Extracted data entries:
----

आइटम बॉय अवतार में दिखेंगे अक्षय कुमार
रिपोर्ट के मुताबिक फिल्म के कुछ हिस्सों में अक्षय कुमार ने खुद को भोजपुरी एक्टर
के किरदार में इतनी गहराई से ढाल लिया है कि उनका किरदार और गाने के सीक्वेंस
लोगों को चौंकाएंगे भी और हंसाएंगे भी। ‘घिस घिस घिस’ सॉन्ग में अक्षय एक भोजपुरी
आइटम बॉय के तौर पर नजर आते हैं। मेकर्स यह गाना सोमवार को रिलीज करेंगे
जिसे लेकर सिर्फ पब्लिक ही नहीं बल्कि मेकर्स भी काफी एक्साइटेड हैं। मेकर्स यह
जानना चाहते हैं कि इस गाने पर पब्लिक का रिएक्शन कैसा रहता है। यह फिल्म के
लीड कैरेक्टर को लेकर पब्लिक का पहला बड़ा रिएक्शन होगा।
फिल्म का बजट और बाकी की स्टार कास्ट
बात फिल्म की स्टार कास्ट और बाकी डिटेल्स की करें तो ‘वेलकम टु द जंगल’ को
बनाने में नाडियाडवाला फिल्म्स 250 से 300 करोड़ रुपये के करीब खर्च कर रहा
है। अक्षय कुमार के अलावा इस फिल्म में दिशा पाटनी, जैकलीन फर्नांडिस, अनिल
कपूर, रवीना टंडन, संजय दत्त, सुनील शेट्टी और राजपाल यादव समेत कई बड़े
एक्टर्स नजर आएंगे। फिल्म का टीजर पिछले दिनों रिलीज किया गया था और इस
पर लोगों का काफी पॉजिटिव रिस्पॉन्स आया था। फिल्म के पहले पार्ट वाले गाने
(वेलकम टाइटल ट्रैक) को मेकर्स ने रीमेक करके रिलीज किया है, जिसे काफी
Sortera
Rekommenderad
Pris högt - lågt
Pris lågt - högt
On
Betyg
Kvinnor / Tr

----

## [Problem to solve]
The data above needs to be repeated exactly, line for line.

## [Task output]
आइटम बॉय अवतार में दिखेंगे अक्षय कुमार
रिपोर्ट के मुताबिक फिल्म के कुछ हिस्सों में अक्षय कुमार ने खुद को भोजपुरी एक्टर
के किरदार में इतनी गहराई से ढाल लिया है कि उनका किरदार और गाने के सीक्वेंस
लोगों को चौंकाएंगे भी और हंसाएंगे भी। ‘घिस घिस घिस’ सॉन्ग में अक्षय एक भोजपुरी
आइटम बॉय के तौर पर नजर आते हैं। मेकर्स यह गाना सोमवार को रिलीज करेंगे
जिसे लेकर सिर्फ पब्लिक ही नहीं बल्कि मेकर्स भी काफी एक्साइटेड हैं। मेकर्स यह
जानना चाहते हैं कि इस गाने पर पब्लिक का रिएक्शन कैसा रहता है। यह फिल्म के
लीड कैरेक्टर को लेकर पब्लिक का पहला बड़ा रिएक्शन होगा।
फिल्म का बजट और बाकी की स्टार कास्ट
बात फिल्म की स्टार कास्ट और बाकी डिटेल्स की करें तो ‘वेलकम टु द जंगल’ को
बनाने में नाडियाडवाला फिल्म्स 250 से 300 करोड़ रुपये के करीब खर्च कर रहा
है। अक्षय कुमार के अलावा इस फिल्म में दिशा पाटनी, जैकलीन फर्नांडिस, अनिल
कपूर, रवीना टंडन, संजय दत्त, सुनील शेट्टी और राजपाल यादव समेत कई बड़े
एक्टर्स नजर आएंगे। फिल्म का टीजर पिछले दिनों रिलीज किया गया था और इस
पर लोगों का काफी पॉजिटिव रिस्पॉन्स आया था। फिल्म के पहले पार्ट वाले गाने
(वेलकम टाइटल ट्रैक) को मेकर्स ने रीमेक करके रिलीज किया है, जिसे काफी
Sortera
Rekommenderad
Pris högt - lågt
Pris lågt - högt
On
Betyg
Kvinnor / Tr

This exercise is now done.